Here’s how the scheme works. Facebook approaches a telco—in India’s case, Reliance—and offers to pay them the bandwidth costs of serving Facebook site and a small group of other sites.
So when the poor, who in theory can’t afford a net connection come to the Facebook Zero service confusingly called Internet.org, they’re made to believe they’re on the internet while in reality they’re only on Facebook and a few hand-picked sites.
And the sites too are picked in secret under some unknown process. For instance, Facebook chose to offer the distant-second search engine Bing instead of industry-leading Google. Why? Is it rivalry with Google? Or because of Microsoft’s stake in Facebook? And then Facebook’s Zero product features a tiny job site like Babajob instead of the industry-leading Naukri. Why? So that the poor have fewer job options? No one knows. Facebook doesn’t feature YouTube—the largest video site in the world and an immense education resource —but allows its own videos in full. It doesn’t really look like charity any more, does it?

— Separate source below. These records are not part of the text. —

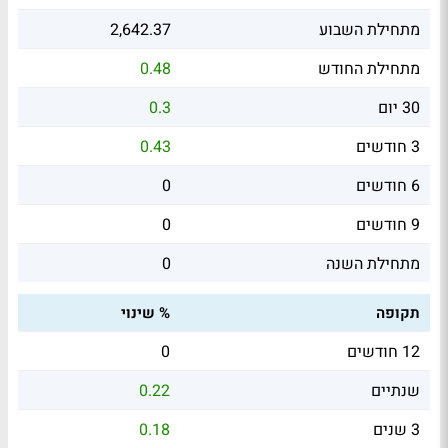
מתחילת השבוע
2,642.37
מתחילת החודש
0.48
30 יום
0.3
3 חודשים
0.43
6 חודשים
0
9 חודשים
0
מתחילת השנה
0
תקופה
% שינוי
12 חודשים
0
שנתיים
0.22
3 שנים
0.18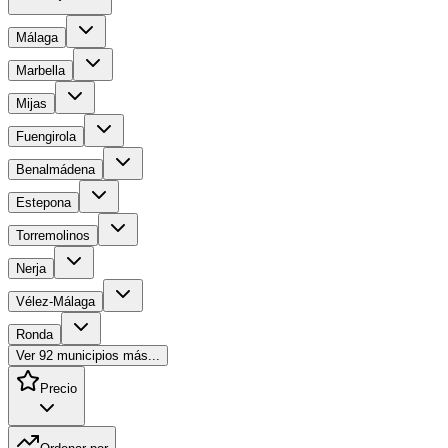
Málaga
Marbella
Mijas
Fuengirola
Benalmádena
Estepona
Torremolinos
Nerja
Vélez-Málaga
Ronda
Ver
92
municipios más...
Precio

While zero services are a more extreme case and don’t fit what you will see in the U.S., they are helpful in illustrating how the seemingly good idea of certain companies’ products not counting towards your data caps is actually bad for the internet. You’re no longer choosing between product X and product Y. It’s now product X, which won’t count towards you cap, and product Y, which may be a superior product but can’t afford to pay off your internet provider. Your cell phone company or ISP shouldn’t get to make this decision. They should simply give you uniform access to sites on the internet and charge you according to that usage, no matter where it comes from.